Extracted page text data:
:::::

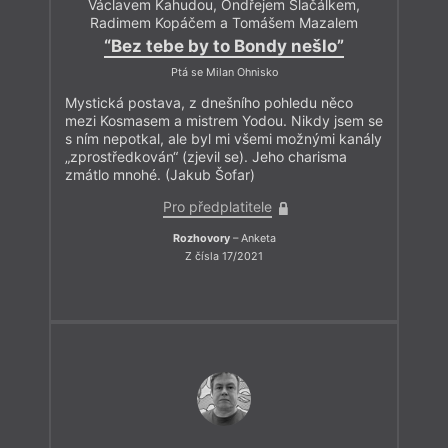
Václavem Kahudou, Ondřejem Slačálkem,
Radimem Kopáčem a Tomášem Mazalem
“Bez tebe by to Bondy nešlo”
Ptá se Milan Ohnisko
Mystická postava, z dnešního pohledu něco
mezi Kosmasem a mistrem Yodou. Nikdy jsem se
s ním nepotkal, ale byl mi všemi možnými kanály
„zprostředkován“ (zjevil se). Jeho charisma
zmátlo mnohé. (Jakub Šofar)
Pro předplatitele
Rozhovory
– Anketa
Z čísla 17/2021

:::::

> [Exercise details]: Using the data above, transcribe the lines that run from the line with "Radimem Kopáčem a Tomášem Mazalem" to the line with "s ním nepotkal, ale", both ends kept, and output nothing else.

> [The answer]:
Radimem Kopáčem a Tomášem Mazalem
“Bez tebe by to Bondy nešlo”
Ptá se Milan Ohnisko
Mystická postava, z dnešního pohledu něco
mezi Kosmasem a mistrem Yodou. Nikdy jsem se
s ním nepotkal, ale byl mi všemi možnými kanály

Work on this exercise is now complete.